На другой картине изображен был всем известный запорожец, который сидит под деревом (дерево похоже на пальму, но это — явор), пьет горилку, играет на бандуре, а конь, привязанный к воткнутому в землю «ратищу» (копье), с нетерпением роет копытами землю. Под картиной — также всем известная подпись, поражающая своей неожиданностью: «А чого ты на мене дивишься?» и т. д. Это — историческая картина, целые столетия поражавшая и досель поражающая грамотных украинцев. Подходит человек полюбоваться на картину или на портрет и вдруг с удивлением читает: «А чого ты на мене дивишься?» Невольно человек берется за бока и хохочет.
Улыбнулся и герой наш, взглянув на картину.
В это время дверь комнаты приотворилась, и из-за косяка робко выглянуло прелестное женское личико. Герой наш, пораженный этим видением, невольно приподнялся на локте и перекрестился, словно бы то было ангельское видение. Видение, со своей стороны, радостно воскрикнуло, перекрестилось и, закрыв вспыхнувшее краской лицо рукавом, исчезло за дверью.
«Вася! Грачи прилетели!

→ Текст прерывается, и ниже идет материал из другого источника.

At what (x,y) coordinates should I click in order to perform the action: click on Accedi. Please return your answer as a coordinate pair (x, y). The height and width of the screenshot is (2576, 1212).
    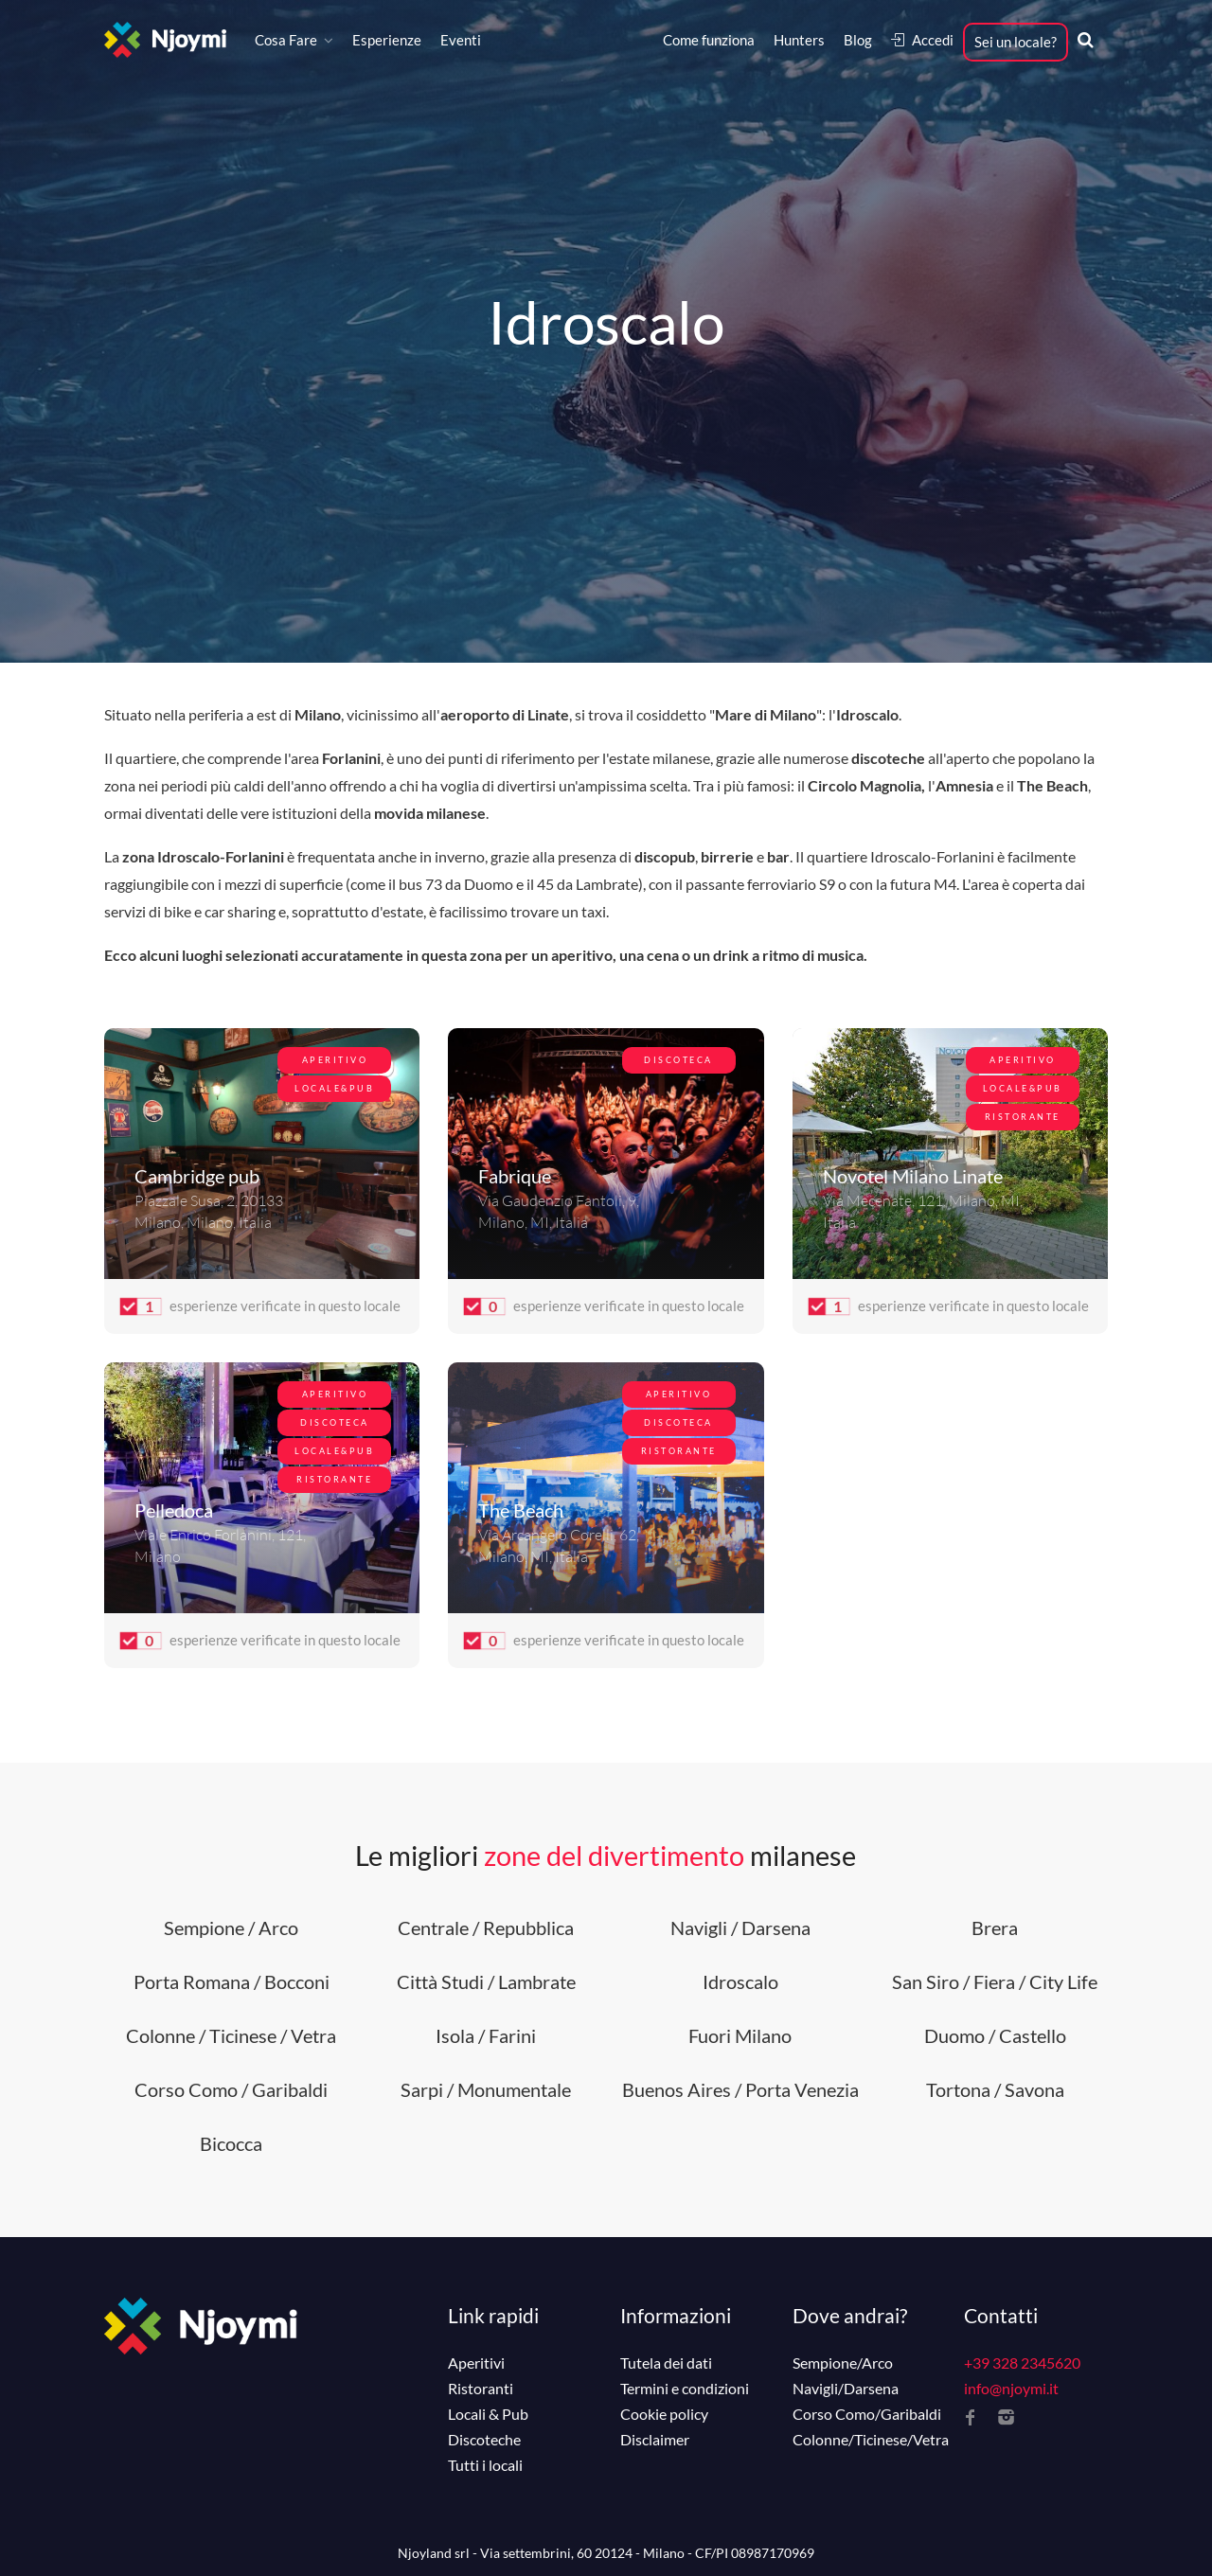     Looking at the image, I should click on (922, 39).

Весна пришла», — слышится в сердце неведомый голос, и сердце чует, что действительно весна пришла... весной, теплом повеяло к сердцу... Вспоминается берег Днепра, страшная, зеленая вода, омут, скользкие, холодные камни под водой... звон в ушах, точно все киевские колокола сошли в Днепр и звонят-звонят... Но вот нащупывается что-то живое, мягко-упругое... плечи... волосы... груди... а звон все страшнее... солнце, свет, зеленый какой-то, точно вода... И вдруг — грачи, весна...
Дверь опять отворилась, и в комнату с робким, но радостным лицом вошла женщина, уже почти старушка, одетая просто, по-украински, но изящно, как одевались тогда жены козацкой старшины, горожанки.
— Благодареніе Господу, я бачу, що вам полегшало, — сказала старушка, — а нам так страшно було за вас.
И она подошла к постели: «Вы спасли от смерти нашу дочку — Бог наградит вас, а мы весь вик будем за вас молиться...» И она перекрестилась, взглянув на образа. «За кого ж нам молить Господа Бога? Скажить, будьте ласкови, ваше имя, отечество и званіе?»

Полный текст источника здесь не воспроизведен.